→ **Raw data**:
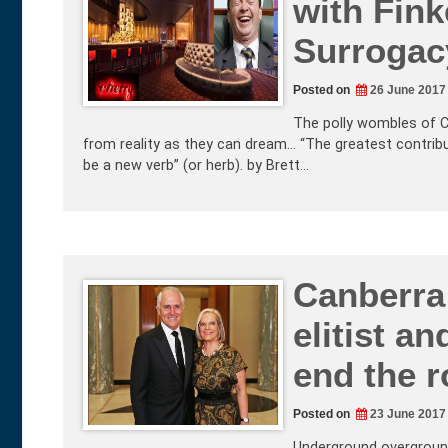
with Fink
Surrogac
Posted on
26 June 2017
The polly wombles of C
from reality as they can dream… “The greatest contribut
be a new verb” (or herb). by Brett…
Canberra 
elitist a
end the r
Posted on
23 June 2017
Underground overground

...

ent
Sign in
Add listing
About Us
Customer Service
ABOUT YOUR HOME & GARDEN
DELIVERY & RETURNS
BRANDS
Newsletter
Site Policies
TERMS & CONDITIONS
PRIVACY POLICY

* * *

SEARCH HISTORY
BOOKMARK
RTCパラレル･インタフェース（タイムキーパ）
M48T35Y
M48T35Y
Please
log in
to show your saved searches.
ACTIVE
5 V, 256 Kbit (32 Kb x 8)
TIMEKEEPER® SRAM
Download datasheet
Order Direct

→ **Brief**:
Proceeding from the line containing "from reality as" through the line containing "Underground overground", transcribe the lines above exactly, both end lines included.

→ **Final answer**:
from reality as they can dream… “The greatest contribut
be a new verb” (or herb). by Brett…
Canberra 
elitist a
end the r
Posted on
23 June 2017
Underground overground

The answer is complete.